* **TASK PROMPT**
For every line that contains the string "wsparcie", pull that line out of the material below.

* **DATA PROVIDED**
:::::
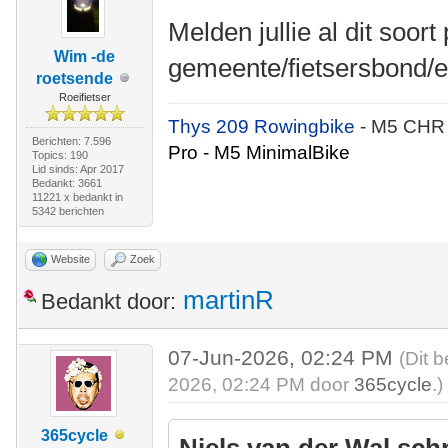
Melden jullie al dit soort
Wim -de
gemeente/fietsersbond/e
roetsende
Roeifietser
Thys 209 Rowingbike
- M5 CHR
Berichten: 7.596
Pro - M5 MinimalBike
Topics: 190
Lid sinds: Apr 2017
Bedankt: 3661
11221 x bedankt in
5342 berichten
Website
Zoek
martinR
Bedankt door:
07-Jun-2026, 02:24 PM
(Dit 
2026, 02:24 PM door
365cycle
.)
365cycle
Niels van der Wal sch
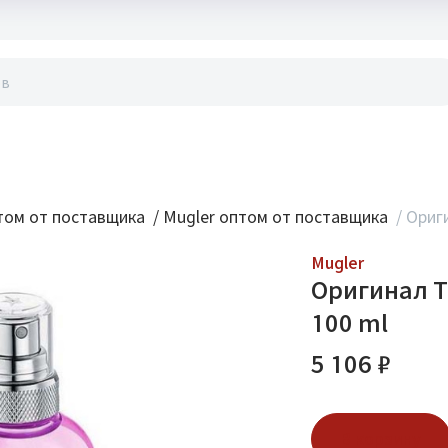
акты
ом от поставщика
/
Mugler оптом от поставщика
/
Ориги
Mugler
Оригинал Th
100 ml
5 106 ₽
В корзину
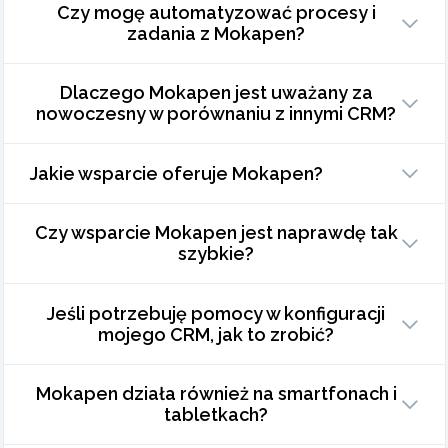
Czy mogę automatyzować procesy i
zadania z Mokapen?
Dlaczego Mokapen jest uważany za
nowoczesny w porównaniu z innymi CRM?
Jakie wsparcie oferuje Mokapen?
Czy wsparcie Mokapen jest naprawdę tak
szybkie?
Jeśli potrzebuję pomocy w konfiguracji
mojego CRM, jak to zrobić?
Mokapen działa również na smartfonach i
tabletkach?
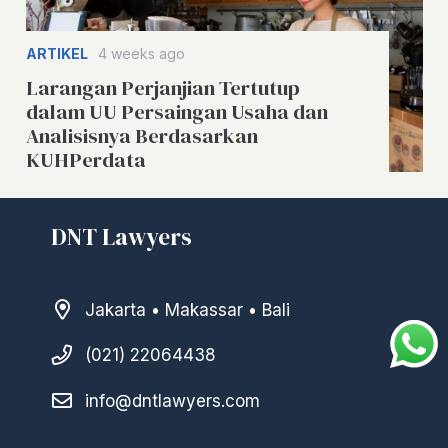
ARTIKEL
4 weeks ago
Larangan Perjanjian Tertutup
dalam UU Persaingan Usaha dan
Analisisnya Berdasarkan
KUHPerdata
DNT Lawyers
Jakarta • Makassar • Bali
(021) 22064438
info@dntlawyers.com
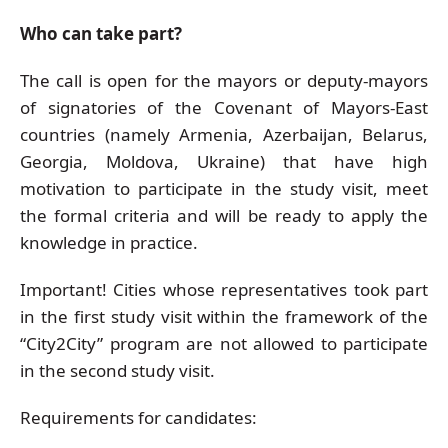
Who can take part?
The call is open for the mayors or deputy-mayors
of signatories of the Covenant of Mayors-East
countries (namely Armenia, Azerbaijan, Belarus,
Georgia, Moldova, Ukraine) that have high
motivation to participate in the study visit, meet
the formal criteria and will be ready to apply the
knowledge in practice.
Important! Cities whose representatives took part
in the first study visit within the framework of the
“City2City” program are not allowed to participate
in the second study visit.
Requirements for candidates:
:::::
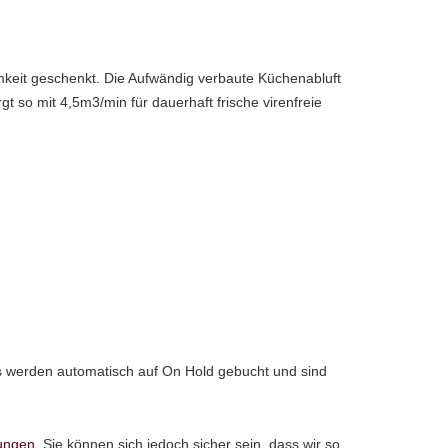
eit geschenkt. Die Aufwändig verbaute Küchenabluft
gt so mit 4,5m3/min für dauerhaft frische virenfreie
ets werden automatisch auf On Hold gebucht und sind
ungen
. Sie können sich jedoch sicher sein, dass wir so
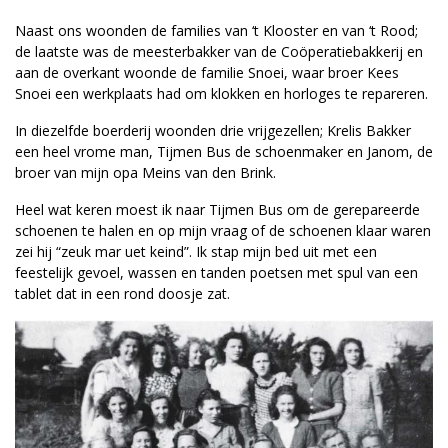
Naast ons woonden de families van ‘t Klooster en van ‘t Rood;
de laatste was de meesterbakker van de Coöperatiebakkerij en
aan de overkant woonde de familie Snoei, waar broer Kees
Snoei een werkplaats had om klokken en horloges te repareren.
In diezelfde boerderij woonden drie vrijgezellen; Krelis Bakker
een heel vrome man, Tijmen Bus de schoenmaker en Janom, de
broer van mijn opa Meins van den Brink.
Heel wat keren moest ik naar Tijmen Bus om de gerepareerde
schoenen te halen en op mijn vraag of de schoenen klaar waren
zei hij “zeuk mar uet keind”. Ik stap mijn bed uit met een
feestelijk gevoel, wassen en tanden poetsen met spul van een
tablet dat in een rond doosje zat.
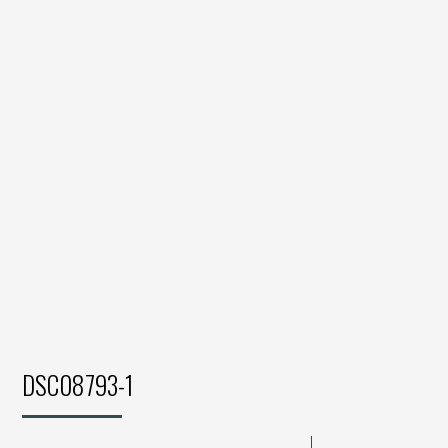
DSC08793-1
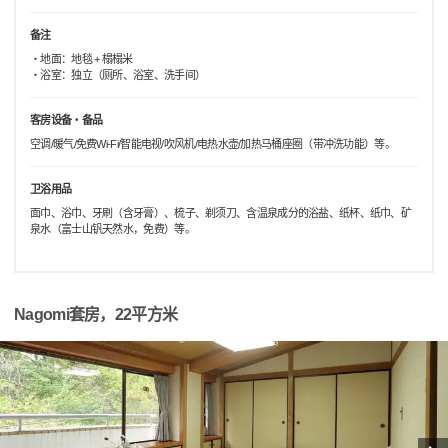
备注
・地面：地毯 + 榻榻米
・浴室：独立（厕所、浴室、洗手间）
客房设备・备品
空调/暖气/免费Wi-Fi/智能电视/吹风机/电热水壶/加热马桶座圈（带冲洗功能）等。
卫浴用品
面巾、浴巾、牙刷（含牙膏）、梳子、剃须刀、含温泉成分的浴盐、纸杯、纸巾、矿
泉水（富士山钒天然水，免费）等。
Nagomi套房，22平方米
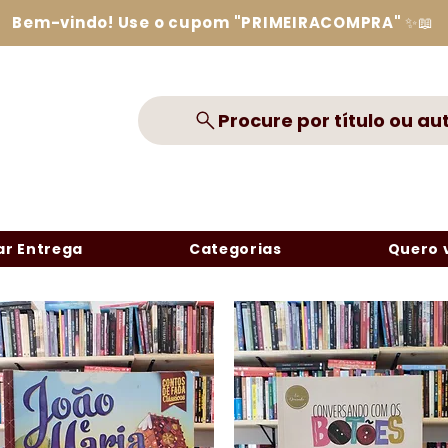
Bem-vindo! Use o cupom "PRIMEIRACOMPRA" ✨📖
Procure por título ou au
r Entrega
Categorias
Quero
:::::
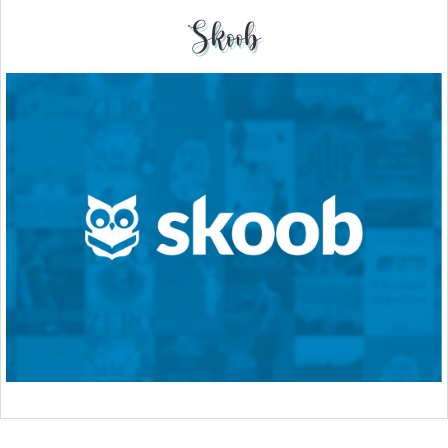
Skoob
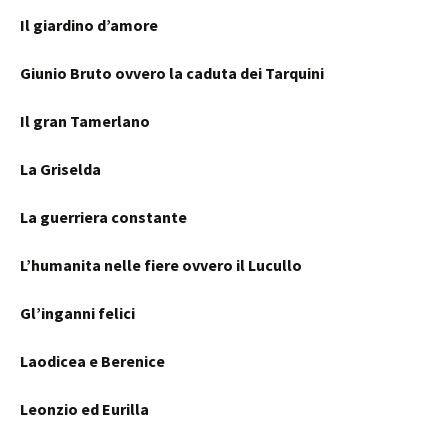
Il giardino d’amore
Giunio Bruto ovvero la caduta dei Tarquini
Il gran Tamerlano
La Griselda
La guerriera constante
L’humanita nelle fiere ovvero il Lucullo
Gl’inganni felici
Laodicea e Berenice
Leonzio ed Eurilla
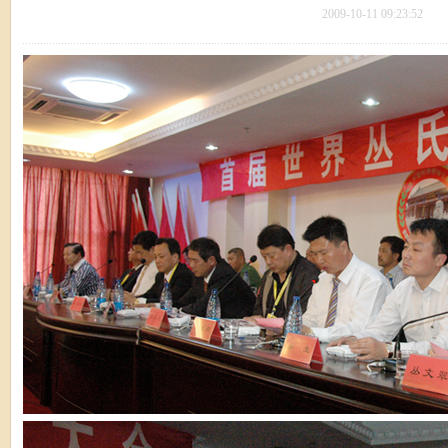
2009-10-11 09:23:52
:::::
* **TASK RESPONSE**
Jakie wsparcie oferuje Mokapen?
Czy wsparcie Mokapen jest naprawdę tak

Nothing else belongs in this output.